SYNECDOCHE, NEW YORK (Charlie Kaufman, 2008)
Museum of the Moving Image
35th Ave. at 36th St., Astoria
Sunday, March 25, free with museum admission, 6:00
718-777-6800
www.movingimage.us
www.sonyclassics.com/synecdocheny
In films such as Being John Malkovich (Spike Jonze, 1999), Adaptation. (Spike Jonze, 2002), Confessions of a Dangerous Mind (George Clooney, 2002), and Eternal Sunshine of the Spotless Mind (Michel Gondry, 2004), writer Charlie Kaufman has created bizarre, compelling alternate views of reality that adventurous moviegoers have embraced, even if they didn’t understand everything they saw. Well, Kaufman has done it again, challenging audiences with his directorial debut, the very strange but mesmerizing Synecdoche, New York. Philip Seymour Hoffman stars as the bedraggled Caden Cotard, a local theater director in Schenectady mounting an inventive production of Death of a Salesman. Just as the show is opening, his wife, avant-garde artist Adele Lack (Catherine Keener), decides to take an extended break in Europe with their four-year-old daughter, Olive (Sadie Goldstein), and Adele’s kooky assistant, Maria (Jennifer Jason Leigh). As Caden starts coming down with a series of unexplainable health problems (his last name, by the way — Cotard — is linked with a neurological syndrome in which a person believes they are dead or dying or do not even exist), he wanders in and out of offbeat personal and professional relationships with box-office girl Hazel (a nearly unrecognizable Samantha Morton), his play’s lead actress, Claire Keen (Michelle Williams), his therapist, Madeleine Gravis (Hope Davis), and Sammy (Tom Noonan), a man who has been secretly following him for years. After winning a MacArthur Genius Grant, Caden begins his grandest production yet, a massive retelling of his life story, resulting in radical shifts between fantasy and reality that will have you laughing as you continually scratch your head, hoping to stimulate your brain in order to figure out just what the heck is happening on-screen.

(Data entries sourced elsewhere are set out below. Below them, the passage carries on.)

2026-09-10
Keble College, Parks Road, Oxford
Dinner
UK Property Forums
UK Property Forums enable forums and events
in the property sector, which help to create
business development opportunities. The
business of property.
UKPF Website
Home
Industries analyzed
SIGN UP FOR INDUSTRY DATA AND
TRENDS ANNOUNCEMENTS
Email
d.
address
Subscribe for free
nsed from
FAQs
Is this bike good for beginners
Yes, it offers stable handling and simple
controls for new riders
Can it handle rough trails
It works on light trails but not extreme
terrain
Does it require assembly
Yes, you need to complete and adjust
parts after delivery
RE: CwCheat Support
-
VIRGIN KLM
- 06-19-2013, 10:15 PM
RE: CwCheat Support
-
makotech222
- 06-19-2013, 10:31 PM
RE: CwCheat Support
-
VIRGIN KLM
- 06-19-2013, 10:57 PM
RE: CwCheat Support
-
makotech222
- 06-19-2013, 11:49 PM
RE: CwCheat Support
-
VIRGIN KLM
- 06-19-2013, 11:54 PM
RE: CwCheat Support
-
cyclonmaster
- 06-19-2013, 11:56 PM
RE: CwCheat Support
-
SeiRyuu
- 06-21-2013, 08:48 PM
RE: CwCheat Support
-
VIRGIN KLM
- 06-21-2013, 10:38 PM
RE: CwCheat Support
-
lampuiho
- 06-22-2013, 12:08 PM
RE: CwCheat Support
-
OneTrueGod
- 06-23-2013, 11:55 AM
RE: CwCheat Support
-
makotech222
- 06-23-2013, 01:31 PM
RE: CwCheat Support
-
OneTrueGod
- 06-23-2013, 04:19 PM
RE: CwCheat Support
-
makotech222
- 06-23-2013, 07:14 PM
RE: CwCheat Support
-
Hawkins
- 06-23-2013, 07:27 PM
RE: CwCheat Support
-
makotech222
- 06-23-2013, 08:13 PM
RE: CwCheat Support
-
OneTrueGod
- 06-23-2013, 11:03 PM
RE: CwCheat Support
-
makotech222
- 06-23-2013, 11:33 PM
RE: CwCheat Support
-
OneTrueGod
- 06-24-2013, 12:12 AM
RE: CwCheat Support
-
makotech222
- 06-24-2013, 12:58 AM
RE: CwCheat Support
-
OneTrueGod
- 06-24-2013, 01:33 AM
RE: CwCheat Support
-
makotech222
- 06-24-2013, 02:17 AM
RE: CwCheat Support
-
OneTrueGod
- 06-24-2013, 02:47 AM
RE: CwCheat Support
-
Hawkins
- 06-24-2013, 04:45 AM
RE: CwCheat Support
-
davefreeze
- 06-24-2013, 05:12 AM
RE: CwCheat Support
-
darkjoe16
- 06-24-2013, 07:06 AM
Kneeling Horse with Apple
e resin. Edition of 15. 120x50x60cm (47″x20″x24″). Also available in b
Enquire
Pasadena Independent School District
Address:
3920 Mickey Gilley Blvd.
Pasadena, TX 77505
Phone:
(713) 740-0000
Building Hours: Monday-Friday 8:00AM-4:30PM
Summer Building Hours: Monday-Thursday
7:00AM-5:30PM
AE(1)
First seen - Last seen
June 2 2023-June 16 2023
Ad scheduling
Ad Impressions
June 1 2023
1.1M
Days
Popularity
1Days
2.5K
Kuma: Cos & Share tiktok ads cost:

Evoking such films as Federico Fellini’s 8 1/2 and City of Women, Woody Allen’s Stardust Memories, and Ingmar Bergman’s Wild Strawberries as well as the labyrinthine tales of Argentine writers Jorge Luis Borges and Julio Cortazar, Synecdoche, New York is the kind of work that is likely to become a cult classic over the years, requiring multiple viewings to help understand it all. The film is screening March 25 at the Museum of the Moving Image and will be introduced by production designer Mark Friedberg, who will be leading a Moving Image Master Class at 3:00 ($20) with chief curator David Schwartz. In addition, Hoffman is currently appearing in Mike Nichols’s new Broadway version of Death of a Salesman, the show he is putting together in Synecdoche, New York.